Retour marchandise
RMA · reprise · retour client · demande de retour
Un retour marchandise est la restitution au distributeur d'une pièce déjà livrée, en vue d'un avoir ou d'un échange. Le terme recouvre quatre situations aux responsabilités opposées : erreur du client, erreur du distributeur, pièce défectueuse, et renoncement commercial — que seul le motif enregistré permet de distinguer.
Direction de la publication : Florian Précigout
Le motif est la donnée qui manque presque toujours. Sans lui, un flux de retours est un coût agrégé qu'on ne peut ni réduire ni facturer à la bonne partie : impossible de savoir si le problème vient de l'identification, de la préparation, d'un fournisseur ou de la politique commerciale.
Avec lui, le même flux devient un signal. Une hausse des retours pour erreur d'identification sur une famille de pièces indique un problème de données ou de méthode au comptoir. Une hausse des retours pour défaut sur une marque indique un problème fournisseur. Ce sont deux actions différentes, invisibles si tout est classé « retour ».

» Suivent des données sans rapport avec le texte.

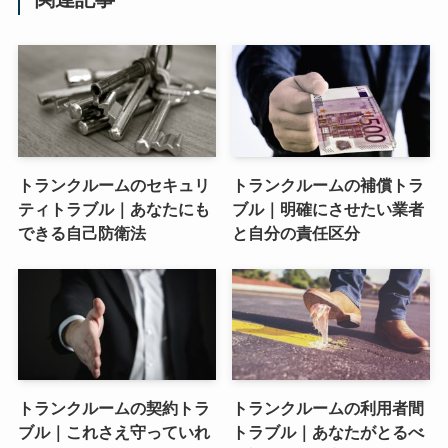
トランクルームのセキュリ
トランクルームの補償トラ
ティトラブル｜あなたにも
ブル｜明確にさせたい業者
できる自己防衛法
と自分の責任区分
トランクルームの契約トラ
トランクルームの利用者間
ブル｜これさえ守っていれ
トラブル｜あなたがとるべ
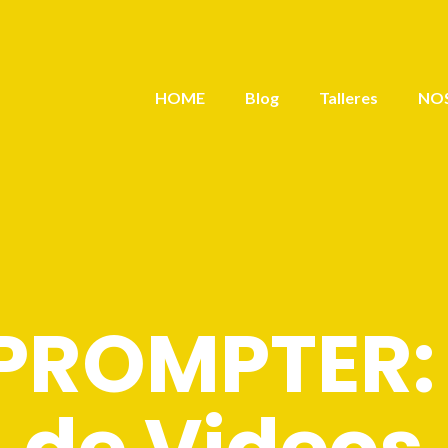
HOME
Blog
Talleres
NO
PROMPTER:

La condition de reprise, elle, se décide à l'ouverture du dossier, pas à la réception du colis : pièce non montée, emballage d'origine, délai respecté. Annoncer ces conditions au moment du retour évite le litige de deuxième niveau, celui qui porte sur le refus de reprise.
Le piège
Enregistrer tous les retours sous un motif unique. Le flux devient alors une ligne de perte au lieu d'un diagnostic, et rien dans le pilotage ne permet de savoir quoi corriger.
Questions fréquentes
Une pièce montée est-elle reprenable ?
En règle générale non, sauf défaut avéré ou accord commercial. C'est la condition la plus fréquemment source de désaccord, et celle qu'il vaut mieux annoncer dès l'ouverture du retour.
Retour et garantie, est-ce la même procédure ?
Non. Un retour porte sur une pièce non conforme à la commande ou non utilisée ; une garantie porte sur une pièce montée qui a défailli. Les délais, les preuves et les interlocuteurs diffèrent.